Portfolio 2 is 100% SPX and Portfolio 3 is 100% VBAIX. What jumps out is it that its worst year was nowhere near as bad as SPY or VBAIX and that the Dragon Portfolio has a negative correlation to stocks. The CAGR is pretty rough though. As assembled in DIY form, it doesn't keep up with inflation. I don't know how Artemis implements the portfolio but the context of all of these posts is to seek out better portfolios with easily accessible products. 

Hard to see above but 2020 was a fantastic year for the Dragon Portfolio as I assembled it, up 27.96%.

 

But there are a lot of negative years including the bear market we going through now. So negatively correlated expect when you need it most? Without 2020, the annualized return might be negative. From 2012-2019, as I assembled it is was down 0.87% annualized. Using TAIL instead of VIXM as the Tokenist article suggested gives a shorter time frame but shows the following. 

 

The biggest effect by adding TAIL for VIXM is that this version of the Dragon Portfolio would have done much worse in 2020, with TAIL it was only up 14.21%, giving up its outperformance using my preference of VIXM for long volatility. 

With an allocation of...

  • equities 24%
  • long volatility 21%
  • gold 19%
  • bonds 18%
  • commodity trend 18% 

...does it remind you of anything? It looks like an idea for how to update or build a better version of the Permanent Portfolio devised 40-ish years ago by Harry Browne which allocated 25% each to stocks, bonds, gold and cash. Comparing the Permanent Portfolio then to Dragon with VIXM and 100% VBAIX for the same period we get this.

 

Portfolio 1 is Dragon and Portfolio 2 is Permanent. I used the SPDR 1-3 T-bill ETF (BIL) as a proxy for cash in the Permanent Portfolio. The CAGR improves for Permanent vs Dragon. If that is the case, I think it might be because Dragon allocates as much as 58% to exposures that at times have a negative correlation to equities. Both VIXM and TAIL are flat out negatively correlated. Gold sometimes is and managed futures is often negatively correlated. 

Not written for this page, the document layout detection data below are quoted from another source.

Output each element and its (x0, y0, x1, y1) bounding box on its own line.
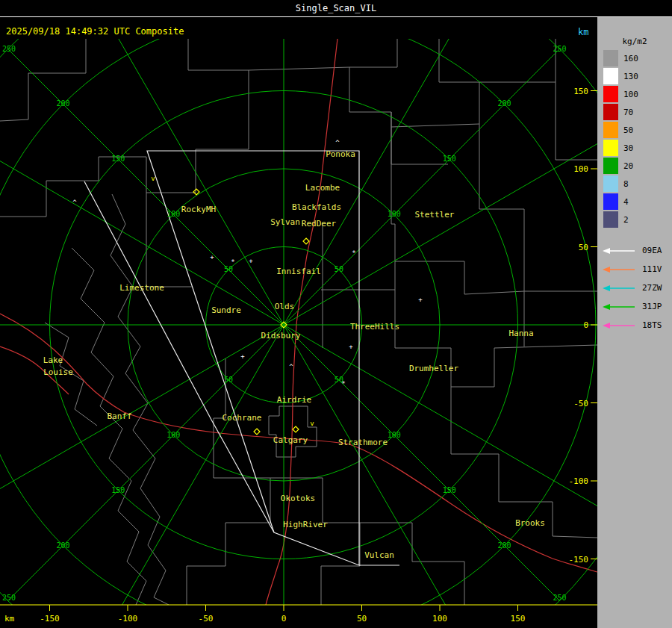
town-label: Blackfalds (292, 202, 341, 212)
town-label: Lake (43, 355, 63, 365)
site-id-label: 09EA (642, 246, 662, 255)
scale-entry: 20 (603, 158, 638, 174)
scale-color-swatch (603, 175, 618, 192)
town-label: ThreeHills (350, 322, 399, 332)
bottom-axis-tick-label: -100 (118, 614, 138, 624)
town-label: Sylvan (270, 217, 300, 227)
right-axis-tick-label: -150 (569, 555, 589, 565)
svg-text:250: 250 (553, 45, 566, 53)
town-label: Olds (275, 302, 295, 311)
svg-text:100: 100 (167, 210, 180, 218)
scale-color-swatch (603, 158, 618, 174)
svg-text:v: v (310, 420, 314, 427)
site-entry: 09EA (602, 241, 662, 260)
town-label: Okotoks (281, 494, 315, 503)
site-arrow-icon (602, 246, 636, 255)
radar-map-canvas[interactable]: 5010015020025050100150200250501001502002… (0, 39, 597, 628)
right-axis-tick-label: 50 (579, 243, 588, 252)
svg-text:200: 200 (56, 541, 69, 550)
town-label: Drumheller (409, 364, 459, 373)
site-entry: 18TS (602, 316, 662, 335)
scale-value-label: 8 (623, 179, 629, 189)
site-entry: 31JP (602, 297, 662, 316)
svg-text:150: 150 (443, 155, 456, 163)
bottom-axis-tick-label: 50 (357, 614, 367, 624)
svg-text:+: + (349, 343, 353, 350)
town-label: Sundre (211, 305, 241, 315)
svg-text:50: 50 (335, 265, 343, 273)
svg-text:*: * (341, 380, 345, 388)
town-label: Limestone (119, 283, 164, 293)
site-arrow-icon (602, 321, 636, 330)
site-id-label: 27ZW (642, 283, 662, 293)
town-label: RockyMH (181, 205, 216, 214)
title-bar: Single_Scan_VIL (0, 0, 672, 17)
svg-text:250: 250 (553, 594, 566, 602)
svg-text:*: * (352, 249, 355, 257)
legend-panel: kg/m2 16013010070503020842 09EA111V27ZW3… (597, 17, 672, 628)
color-scale: 16013010070503020842 (603, 50, 638, 229)
town-label: Stettler (415, 210, 455, 220)
svg-text:100: 100 (388, 210, 401, 218)
svg-text:150: 150 (111, 155, 125, 163)
right-axis-tick-label: -100 (569, 476, 589, 486)
scale-color-swatch (603, 68, 618, 84)
svg-text:100: 100 (388, 431, 401, 439)
town-label: Didsbury (261, 331, 301, 341)
town-label: Brooks (515, 518, 545, 528)
scale-units-label: kg/m2 (597, 37, 672, 46)
svg-text:+: + (240, 352, 245, 360)
scale-entry: 2 (603, 211, 638, 228)
scale-entry: 30 (603, 140, 638, 156)
svg-text:50: 50 (224, 376, 233, 384)
site-id-label: 18TS (642, 320, 662, 330)
site-entry: 111V (602, 260, 662, 279)
town-label: Louise (43, 367, 73, 377)
town-label: RedDeer (302, 219, 337, 228)
radar-site-legend: 09EA111V27ZW31JP18TS (602, 241, 662, 335)
svg-text:+: + (418, 296, 423, 303)
town-label: Hanna (508, 329, 533, 338)
scale-value-label: 4 (623, 197, 629, 207)
window-title: Single_Scan_VIL (296, 3, 376, 13)
scale-entry: 70 (603, 104, 638, 120)
scale-value-label: 30 (623, 143, 633, 153)
scale-entry: 160 (603, 50, 638, 66)
scale-entry: 130 (603, 68, 638, 84)
scale-color-swatch (603, 122, 618, 138)
town-label: Banff (107, 411, 131, 421)
right-axis-tick-label: -50 (573, 399, 588, 408)
svg-text:^: ^ (335, 139, 340, 146)
bottom-axis-tick-label: -150 (40, 614, 60, 624)
svg-text:*: * (231, 258, 234, 266)
scale-value-label: 130 (623, 72, 638, 81)
town-labels: PonokaLacombeBlackfaldsRedDeerSylvanStet… (43, 149, 545, 560)
right-axis-tick-label: 100 (573, 164, 588, 174)
scale-value-label: 160 (623, 54, 638, 63)
bottom-axis-tick-label: 0 (281, 614, 287, 624)
scale-value-label: 20 (623, 161, 633, 171)
svg-text:v: v (151, 175, 155, 182)
scale-color-swatch (603, 50, 618, 66)
town-label: Airdrie (277, 395, 311, 405)
town-label: Ponoka (326, 149, 355, 159)
radar-app-window: Single_Scan_VIL 2025/09/18 14:49:32 UTC … (0, 0, 672, 628)
town-label: Cochrane (223, 413, 262, 423)
svg-text:150: 150 (111, 486, 125, 494)
scale-value-label: 50 (623, 125, 633, 135)
site-arrow-icon (602, 302, 636, 311)
svg-text:^: ^ (72, 199, 77, 206)
right-axis-tick-label: 150 (573, 87, 588, 96)
town-label: Vulcan (364, 550, 394, 560)
svg-text:250: 250 (2, 594, 16, 602)
scale-value-label: 2 (623, 215, 629, 225)
site-arrow-icon (602, 284, 636, 293)
bottom-axis-tick-label: 150 (511, 614, 526, 624)
site-arrow-icon (602, 265, 636, 274)
scale-color-swatch (603, 86, 618, 102)
right-axis-tick-label: 0 (583, 320, 588, 330)
svg-text:200: 200 (56, 99, 69, 108)
right-axis-unit-label: km (578, 27, 588, 37)
svg-text:+: + (249, 257, 253, 264)
town-label: Calgary (273, 435, 308, 445)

As we say often, stocks are the thing that goes up the most, most of the time (ex-crypto). While I believe it is important to manage portfolio volatility, you don't want to get too far away from some sort of "normal allocation" to equities unless you're in game over mode. You want the equity market's ergodicity to work for you and I don't think twenty something percent gets that done for people. 

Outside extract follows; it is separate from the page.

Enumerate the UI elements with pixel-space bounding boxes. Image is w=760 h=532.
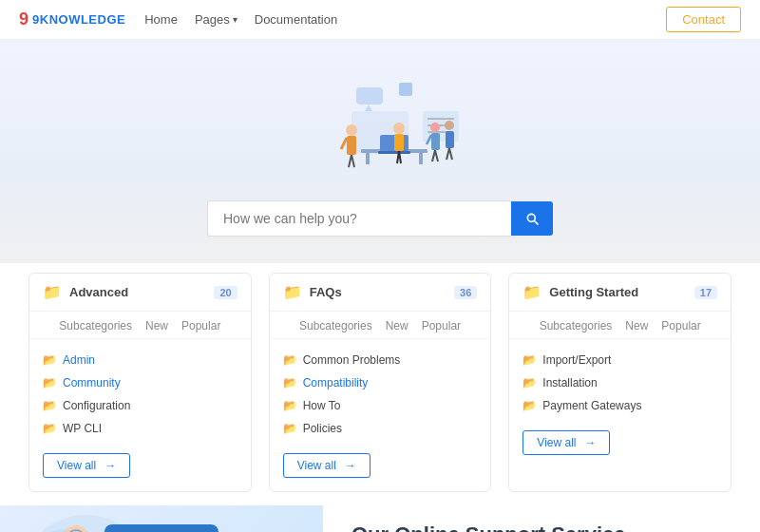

My information about how it is put together comes from a third party so I can't vouch for the accuracy but based on the above screen shot from a video on the Artemis website, it's at least very close. Like I said, I don't know whether Artemis uses exchange traded products. Some sort of institutional product for volatility could look much different (better) than VIXM or TAIL and that difference could easily make all the difference in the world. 

The video talked about 100 year generational wealth. Is that a priority for you? If not then this would not be for you, literally, the objective is not your objective if 100 years is not your priority. It is not my priority. Also the video says they studied the last 100 years to come up with this allocation but I am not sure how they studied long volatility or commodity trend that far back.

Again, I could totally be missing the point but if I or you or anyone doesn't understand a portfolio or investment, they shouldn't use it until they can actually learn and understand the idea.